In a significant cybersecurity development, researchers have successfully exploited a previously unknown vulnerability, designated as CVE-2025-38001, within the Linux Hierarchical Fair Service Curve (HFSC) queuing discipline. This exploit enabled them to compromise all Google kernelCTF instances—including Long-Term Support (LTS), Container-Optimized OS (COS), and mitigation environments—as well as fully patched Debian 12 systems. The researchers’ efforts resulted in approximately $82,000 in cumulative bounties, underscoring the critical need for comprehensive code audits beyond automated fuzzing techniques.
Understanding the Vulnerability
The exploit centers on a logic flaw in the `hfsc_enqueue()` function of the Linux kernel’s HFSC queuing discipline. This flaw allows a class to be inserted twice into the HFSC eligible Red-Black Tree (RBTree) when used in conjunction with the Network Emulator (NETEM) queuing discipline’s packet duplication feature.
NETEM’s duplicate option triggers a reentrant call to `hfsc_enqueue()`, causing the `init_ed()` function to execute twice and create a cyclic RBTree. Under normal circumstances, this would result in an infinite loop within the `hfsc_dequeue()` function, effectively hanging the kernel. However, by stacking a Token Bucket Filter (TBF) queuing discipline at the root with an extremely low rate, the researchers prevented dequeue operations long enough to free the class and trigger a Use-After-Free (UAF) condition when a new class is inserted.
Exploitation Techniques
To exploit the UAF condition, the researchers employed an innovative pointer-copy primitive based on controlled RBTree transformations. The process involved the following steps:
1. Triggering Double Insertion and Freeing the Class: By manipulating the queuing disciplines, the researchers caused a class to be inserted twice and subsequently freed.

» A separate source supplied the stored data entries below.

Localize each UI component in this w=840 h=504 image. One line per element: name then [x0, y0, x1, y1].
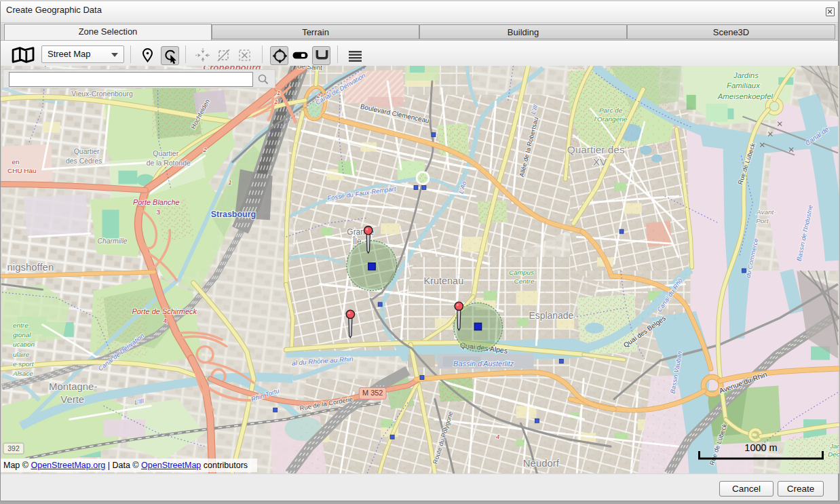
- svg-text:nigshoffen: nigshoffen: [7, 261, 54, 273]
- svg-text:e sport: e sport: [13, 360, 35, 368]
- svg-text:Charmille: Charmille: [97, 237, 127, 245]
- svg-text:entre: entre: [13, 322, 28, 329]
- svg-text:Strasbourg: Strasbourg: [211, 210, 256, 219]
- svg-text:M 352: M 352: [362, 389, 383, 397]
- svg-text:4: 4: [496, 433, 499, 440]
- svg-text:Alsace: Alsace: [12, 370, 33, 377]
- svg-text:ulaire: ulaire: [13, 351, 30, 358]
- svg-text:Verte: Verte: [60, 393, 84, 405]
- svg-text:Esplanade: Esplanade: [529, 310, 573, 321]
- svg-text:de la Rotonde: de la Rotonde: [147, 159, 191, 167]
- svg-text:Jar: Jar: [829, 442, 839, 450]
- svg-text:Porte de Schirmeck: Porte de Schirmeck: [132, 307, 197, 315]
- svg-text:l'Orangerie: l'Orangerie: [594, 115, 628, 123]
- svg-text:XV: XV: [593, 157, 607, 168]
- svg-text:gional: gional: [13, 331, 31, 338]
- svg-text:Parc de: Parc de: [599, 106, 623, 114]
- svg-text:Quartier des: Quartier des: [567, 144, 625, 155]
- svg-text:Familiaux: Familiaux: [727, 81, 761, 90]
- svg-text:392: 392: [7, 445, 20, 452]
- svg-text:3: 3: [157, 208, 161, 216]
- svg-text:Dec: Dec: [828, 450, 839, 458]
- svg-text:Centre: Centre: [514, 277, 535, 285]
- svg-text:2: 2: [202, 146, 207, 153]
- svg-text:1: 1: [228, 178, 231, 186]
- svg-text:ucation: ucation: [13, 341, 35, 348]
- svg-text:Quartier: Quartier: [74, 148, 100, 155]
- svg-text:Ameisenkoepfel: Ameisenkoepfel: [717, 92, 774, 100]
- svg-text:Porte Blanche: Porte Blanche: [133, 198, 180, 206]
- svg-text:Bassin d'Austerlitz: Bassin d'Austerlitz: [453, 360, 514, 368]
- svg-text:1: 1: [274, 98, 278, 105]
- svg-text:CHU Hau: CHU Hau: [7, 167, 37, 174]
- svg-text:Vieux-Cronenbourg: Vieux-Cronenbourg: [71, 90, 133, 98]
- svg-text:Neudorf: Neudorf: [523, 457, 560, 469]
- svg-text:Quartier: Quartier: [153, 150, 178, 157]
- svg-text:Krutenau: Krutenau: [424, 275, 464, 286]
- svg-text:4: 4: [163, 317, 167, 324]
- svg-text:Port: Port: [756, 217, 769, 225]
- svg-text:des Cèdres: des Cèdres: [66, 157, 102, 165]
- svg-text:Jardins: Jardins: [733, 71, 759, 79]
- svg-text:Avant-: Avant-: [756, 208, 776, 216]
- svg-text:Campus: Campus: [509, 269, 534, 276]
- svg-text:2: 2: [316, 92, 321, 99]
- svg-text:Montagne-: Montagne-: [49, 381, 97, 392]
- svg-text:en: en: [12, 158, 19, 166]
- svg-text:1: 1: [277, 89, 280, 96]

2. Spraying Page Vectors: They then sprayed two page vectors at the freed memory slot, forging the RBTree nodes to point into user-controlled pages.
3. Leaking Node Addresses: By inserting a new class, they leaked its `el_node` address.
4. Rebalancing and Overwriting: Updating the class triggered a rebalancing operation, overwriting a target page vector’s first entry with a pointer to an attacker-controlled page.
5. Propagating the Pointer: Deleting the class propagated the pointer into the victim page vector via the `rb_erase()` function, resulting in a page-UAF condition.
Once the page-UAF was established, the researchers utilized packet memory mapping (`packet_mmap()`) and controlled unmapping (`munmap()`) to free the shared page prematurely. By rapidly reusing the freed page with signalfd file structures, they achieved arbitrary write primitives. This culminated in credential overwrites that granted root access on both Debian 12 and the various kernelCTF environments.
Implications and Recommendations
This exploit highlights that even subtle logic oversights in kernel queuing disciplines can lead to powerful UAF and data-only attacks without relying on traditional Return-Oriented Programming (ROP) chains. The vulnerability has been patched in commit `ac9fe7dd8e730a103ae4481147395cc73492d786`, and CVE-2025-38001 has been assigned.
Kernel maintainers and distribution vendors are urged to ensure timely deployment of the fix. Additionally, researchers should continue to complement automated fuzzing with manual code reviews, particularly in complex subsystems like traffic control, to preempt similarly sophisticated exploits.